Yes, I’ve made the leap. Ms. Adrenaline is now a regular at a morning Hatha Yoga course. To be fair, I run before class. Otherwise I would be obsessing about stretching my fat cells and frowning at my stomach folds as I try to hold a pose instead of feeling myself breath and groping around for that fantastic little pause button that seperates one swoosh of air through my body from another other.

Intro

intro_norbullo-2In november of 2013 I enrolled in an 8 week MBSR program in Warsaw, my hometown. After reading about all the tech executives, high powered CEOs and media tycoons like Arianna Huffington who have suddenly become „mindful,” I was curious. A gap between jobs serrendipitiously coincided with the start date of one of the few MBSR programs that Warsaw had to offer, so I went. Durring the course, thankfully towards the end, two tremendous typhoons collided with my life: the death of a close family member and the falling apart of an important, game changing business relationship. I’m not sure if my determination to continue exploring mindfulness would be as strong, had those two catastrophies not shown me so explicitly how mindfulness can make a difference. Had I not had that miniscule sliver of space, that tiny distance between my own tumulteous mind and emotions that mindfulness had helped to wedge between my thoughts and “me”, I would have been floatsom. It turned out, Mindfulness Based Stress Reducation was not, as I had imagined going in, a tool towards becoming a better manager, more focused problem solver or creative executive. It was a technique for befriending chaos, facing yourself, and not striving to find anything except what is already here. I had no idea it was worth doing, or that it would be so hard.

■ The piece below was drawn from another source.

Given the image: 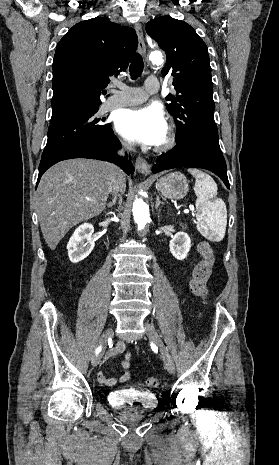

When the course was over, I did not feel done. Visting open mindfulness sessions was helpful but I discovered a drive to grow in my understanding and practice that casual group sittings did not satisfy. In may 2014 I enrolled in a MBSR instructers course. With every session my grasp on Jon Kabat-Zinn’s method becomes stronger but the further I get the more expansive the view of how vast this area of knowledge is, both practically and theoretically.

I have a history of becoming fascinated with things, people, places … cheese. And now I have become enamoured with an idea that feels like it’s wiping away the fog on my glasses and giving me back the things I have been overlooking for years.

The process is very personal, but somehow, because I am not so unlike other people, it seems like a story that could be about anyone who stummbles through the same door. Hence the blog. A catalogue of change, a story of being on the road back to going nowhwere and liking it. Welcome.